Entre tantas coisas que essas duas personagens têm em comum, queria aqui chamar a atenção para o momento em que elas se dão conta de suas vidas, tomam consciência de suas escolhas e de suas condições que muitas vezes parecem limitantes e em outras, privilégios. Ana começa a perceber isso de forma inusitada: quando vê um cego no ponto do bonde mascando chiclete. Já Valeria, a partir da compra de um caderno vendido ilegalmente (a história se passa em Roma pós-guerra e ela não poderia comprar cadernos aos domingos, mas de forma impulsiva ela compra mesmo assim).

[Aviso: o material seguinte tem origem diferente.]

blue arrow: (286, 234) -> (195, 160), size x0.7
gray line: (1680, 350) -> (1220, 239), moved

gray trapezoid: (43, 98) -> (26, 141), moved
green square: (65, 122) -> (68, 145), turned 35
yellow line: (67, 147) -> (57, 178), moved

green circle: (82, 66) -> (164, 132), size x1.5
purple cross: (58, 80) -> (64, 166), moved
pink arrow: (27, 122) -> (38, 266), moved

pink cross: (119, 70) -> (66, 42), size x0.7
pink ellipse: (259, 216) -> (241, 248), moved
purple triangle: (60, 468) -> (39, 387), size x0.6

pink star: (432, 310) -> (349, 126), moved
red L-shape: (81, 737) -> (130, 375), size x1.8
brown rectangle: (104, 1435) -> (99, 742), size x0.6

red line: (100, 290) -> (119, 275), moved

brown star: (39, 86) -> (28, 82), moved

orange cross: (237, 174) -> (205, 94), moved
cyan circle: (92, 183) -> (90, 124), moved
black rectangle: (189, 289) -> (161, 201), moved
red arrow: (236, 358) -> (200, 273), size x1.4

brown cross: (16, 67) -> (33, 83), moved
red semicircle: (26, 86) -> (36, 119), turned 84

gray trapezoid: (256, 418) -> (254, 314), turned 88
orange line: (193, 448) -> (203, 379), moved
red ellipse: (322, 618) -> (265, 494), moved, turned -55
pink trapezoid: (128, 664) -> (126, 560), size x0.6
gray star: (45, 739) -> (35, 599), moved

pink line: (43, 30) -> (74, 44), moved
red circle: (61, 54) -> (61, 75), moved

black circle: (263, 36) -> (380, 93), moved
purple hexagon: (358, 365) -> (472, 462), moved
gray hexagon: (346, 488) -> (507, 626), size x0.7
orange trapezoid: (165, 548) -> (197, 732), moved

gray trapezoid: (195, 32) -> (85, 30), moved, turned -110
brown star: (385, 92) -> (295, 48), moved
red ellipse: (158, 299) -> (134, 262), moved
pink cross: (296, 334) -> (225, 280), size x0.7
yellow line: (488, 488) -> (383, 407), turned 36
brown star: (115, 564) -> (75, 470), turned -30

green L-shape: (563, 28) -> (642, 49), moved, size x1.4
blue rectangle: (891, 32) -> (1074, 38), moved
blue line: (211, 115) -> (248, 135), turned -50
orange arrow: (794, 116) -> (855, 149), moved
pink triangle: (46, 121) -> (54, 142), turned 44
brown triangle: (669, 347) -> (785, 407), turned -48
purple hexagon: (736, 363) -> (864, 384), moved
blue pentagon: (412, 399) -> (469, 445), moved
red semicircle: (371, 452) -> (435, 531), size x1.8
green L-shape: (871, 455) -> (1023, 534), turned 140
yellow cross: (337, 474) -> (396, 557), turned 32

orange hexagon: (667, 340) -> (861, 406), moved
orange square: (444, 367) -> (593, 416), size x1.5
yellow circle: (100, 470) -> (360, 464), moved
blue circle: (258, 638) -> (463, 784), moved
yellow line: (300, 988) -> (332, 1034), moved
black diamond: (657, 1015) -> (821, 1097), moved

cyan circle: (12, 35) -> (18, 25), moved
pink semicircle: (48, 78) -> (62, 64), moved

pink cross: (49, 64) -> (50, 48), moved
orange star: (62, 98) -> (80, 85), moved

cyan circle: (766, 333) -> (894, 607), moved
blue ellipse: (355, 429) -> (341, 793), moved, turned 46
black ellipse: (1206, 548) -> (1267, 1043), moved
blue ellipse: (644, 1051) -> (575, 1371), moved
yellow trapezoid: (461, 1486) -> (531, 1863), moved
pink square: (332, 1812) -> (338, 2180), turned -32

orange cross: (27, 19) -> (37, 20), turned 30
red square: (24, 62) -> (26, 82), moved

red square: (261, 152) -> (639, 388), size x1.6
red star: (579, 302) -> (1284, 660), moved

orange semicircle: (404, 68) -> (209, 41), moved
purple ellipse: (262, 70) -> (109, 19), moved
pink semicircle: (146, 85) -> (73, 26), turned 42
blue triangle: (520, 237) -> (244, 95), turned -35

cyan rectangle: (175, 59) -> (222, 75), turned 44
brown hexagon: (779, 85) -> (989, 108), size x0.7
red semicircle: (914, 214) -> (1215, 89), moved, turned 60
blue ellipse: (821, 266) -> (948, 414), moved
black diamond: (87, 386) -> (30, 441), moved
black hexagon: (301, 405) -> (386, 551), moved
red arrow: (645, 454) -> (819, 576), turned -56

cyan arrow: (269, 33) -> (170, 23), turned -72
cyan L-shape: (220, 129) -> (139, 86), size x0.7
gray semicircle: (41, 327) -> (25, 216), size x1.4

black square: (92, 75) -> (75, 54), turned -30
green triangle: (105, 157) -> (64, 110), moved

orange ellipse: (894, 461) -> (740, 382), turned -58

Nighthawks (1942) de Edward Hopper
Leiam o conto de Clarice para entenderem melhor, mas o fato é que aquele momento em que Ana percebe algo que a tira do foco cotidiano, em um momento de descuido, ela enfim precisa encarar sua vida e ver o que não pode mais ser desvisto. É como se antes ela tentasse preencher os seus vazios existenciais com os afazeres domésticos e agora, ali avistando aquele homem cego mascando chiclete, ela fosse pega de surpresa e por isso, não tivesse nada para preenchê-los. Ela precisa entrar nos seus vazios. Parece horrível, não é mesmo? E realmente é, mas é o que possibilita a ela ter mais consciência e por isso, mais domínio de sua própria vida.
Já Valéria pega seu caderno proibido e decide fazer dele um diário. E é a partir de suas escritas que conhecemos sua história. Quando ela se permite ter um tempo e algo material para concretizar seus pensamentos, ela começa a refletir sobre sua vida e assim a ter mais consciência dela. É bonito acompanhar ela percebendo suas infelicidades e felicidades antes impossíveis de serem vistas.
"Aprender a compreender as coisas mínimas que acontecem todos os dias talvez seja aprender a compreender realmente o significado mais recôndito da vida." Alba de Céspedes
Acredito que essas duas histórias ilustram bem como esses momentos de reflexão são importantes para termos consciência da própria vida, o que possibilita ter também mais consciência das próprias decisões. Quando colocamos nossa vida em perspectiva, pensamos sobre ela, temos a possibilidade de ressignificar, perceber por outros ângulos e assim decidir sobre o agora. A terapia não é apenas sobre isso, mas esse exercício acontece muito no meu consultório, assim como na minha análise pessoal. E é impressionante o quão transformador esse movimento pode ser. Mas sem dúvidas, a terapia é um espaço seguro para olhar a nossa vida de frente, inclusive para nossos vazios.